Hot-lines topology and the fate of the spin resonance mode in three-dimensional unconventional superconductors

Abstract

In the quasi-two-dimensional (quasi-2D) copper- and iron-based superconductors, the onset of superconductivity is accompanied by a prominent peak in the magnetic spectrum at momenta close to the wave-vector of the nearby antiferromagnetic state. Such a peak is well described in terms of a spin resonance mode, i.e., a spin-1 exciton theoretically predicted for quasi-2D superconductors with a sign-changing gap. The same theories, however, indicate that such a resonance mode should be absent in a three-dimensional (3D) system with a spherical Fermi surface.
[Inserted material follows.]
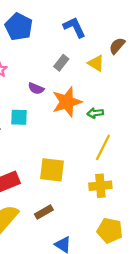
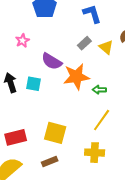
gray rectangle: (61, 63) -> (84, 43), moved
purple semicircle: (36, 88) -> (52, 61), size x1.5
brown rectangle: (44, 212) -> (50, 162), moved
This raises the question of the fate of the spin resonance mode in layered unconventional superconductors that are not strongly anisotropic, such as certain heavy-fermion compounds and potentially the newly discovered nickelate superconductor NdNiO$_2$. Here, we use the random-phase-approximation to calculate the dynamical spin susceptibility of 3D superconductors with a $d_{x^2-y^2}$-wave gap symmetry and corrugated cylindrical-like Fermi surfaces. By varying the out-of-plane hopping anisotropy $t_z/t$, we demonstrate that the appearance of a spin resonance mode is determined by the topology of the hot lines -- i.e. lines on the Fermi surface that are connected by the magnetic wave-vector. For an in-plane antiferromagnetic wave-vector, the hot lines undergo a topological transition from open lines to closed loops at a critical $t_z/t$ value. The closed hot lines cross the nodal superconducting lines, making the spin resonance mode overdamped and incoherent. In contrast, for an out-of-plane antiferromagnetic wave-vector, the hot lines remain open and the spin resonance mode remains sharp. We discuss the experimental implications of our results for the out-of-plane dispersion of the spin resonance mode and, more generally, for inelastic neutron scattering experiments on unconventional superconductors.